Work to be completed: Each record below should be returned exactly, with its pictures left out.

Data for processing:
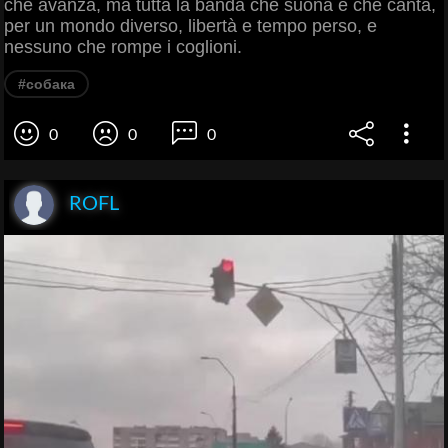
che avanza, ma tutta la banda che suona e che canta,
per un mondo diverso, libertà e tempo perso, e
nessuno che rompe i coglioni.
#собака
0
0
0
ROFL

Result:
che avanza, ma tutta la banda che suona e che canta,
per un mondo diverso, libertà e tempo perso, e
nessuno che rompe i coglioni.
#собака
0
0
0
ROFL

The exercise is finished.